The distinction between Concept and Object is due to the German philosopher Frege .

According to Frege, any sentence that expresses a singular proposition consists of an expression (a proper name or a general term plus the definite article) that signifies an Object together with a predicate (the copula "is", plus a general term accompanied by the indefinite article or an adjective) that signifies (bedeuten) a Concept. Thus "Socrates is a philosopher" consists of "Socrates", which signifies the Object Socrates, and "is a philosopher", which signifies the Concept of being a philosopher.

This was a considerable departure from the traditional term logic, in which every proposition (i.e. sentence) consisted of two general terms joined by the copula "is".
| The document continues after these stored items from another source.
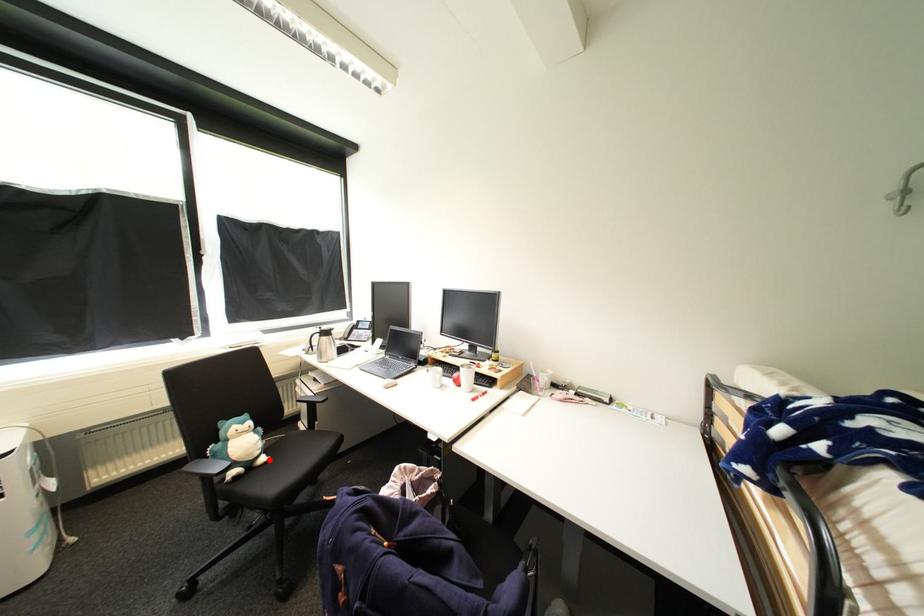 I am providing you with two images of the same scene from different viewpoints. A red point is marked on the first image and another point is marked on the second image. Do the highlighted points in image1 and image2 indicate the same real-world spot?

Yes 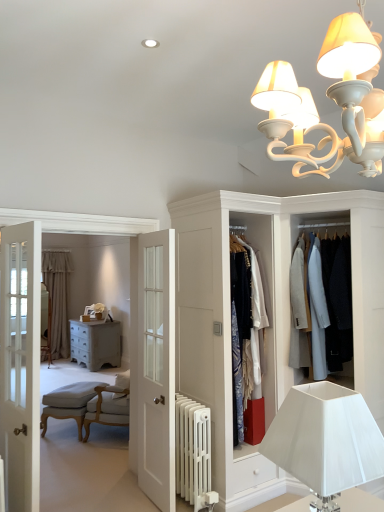 What is the approximate height of beige fabric curtain at left?

beige fabric curtain at left is 2.30 meters in height.

This screenshot has height=512, width=384. I want to click on white painted radiator at lower center, so click(192, 448).

What is the approximate width of silky fabric dress at center, which is counted as the 2th clothing, starting from the right?

silky fabric dress at center, which is counted as the 2th clothing, starting from the right, is 41.97 centimeters in width.

Describe the element at coordinates (68, 403) in the screenshot. I see `light beige fabric armchair at lower left` at that location.

Image resolution: width=384 pixels, height=512 pixels. What do you see at coordinates (156, 368) in the screenshot?
I see `white glossy door at center` at bounding box center [156, 368].

Measure the distance between light gray wool coat at center, marked as the second clothing in a left-to-right arrangement, and camera.

The depth of light gray wool coat at center, marked as the second clothing in a left-to-right arrangement, is 3.24 meters.

The image size is (384, 512). What do you see at coordinates (328, 304) in the screenshot?
I see `light gray wool coat at center, which is the first clothing from right to left` at bounding box center [328, 304].

Identify the location of white fabric lampshade at lower right, placed as the 1th lamp when sorted from bottom to top. (325, 441).

Where is `beige fabric curtain at left`? The image size is (384, 512). beige fabric curtain at left is located at coordinates (57, 298).

From the picture: Which of these two, white glossy door at center or distressed gray chest of drawers at center, is thinner?

white glossy door at center.

Is white glossy door at center inside the boundaries of distressed gray chest of drawers at center, or outside?

white glossy door at center exists outside the volume of distressed gray chest of drawers at center.

From the image's perspective, is white glossy door at center under distressed gray chest of drawers at center?

Actually, white glossy door at center appears above distressed gray chest of drawers at center in the image.

Can you tell me how much white glossy door at center and distressed gray chest of drawers at center differ in facing direction?

2.76 degrees.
The distinction was of fundamental importance to the development of logic and mathematics, leading to the ideas of an element, of a set, of the membership relation between element and set, and of empty and infinite sets.

Frege's definition leads to the famous difficulty or "awkwardness of language" that any expression purporting to signify a concept - Frege's example is "the concept horse" - is grammatically an expression that by his criterion signifies an Object. Thus "the concept horse is not a concept, whereas the city of Berlin is a city".

Anthony Kenny sought to justify the distinction, other philosophers such as Hartley Slater and Crispin Wright have argued that the distinguished category of entity cannot be associated with predication in the way that individual objects are associated with the use of singular terms.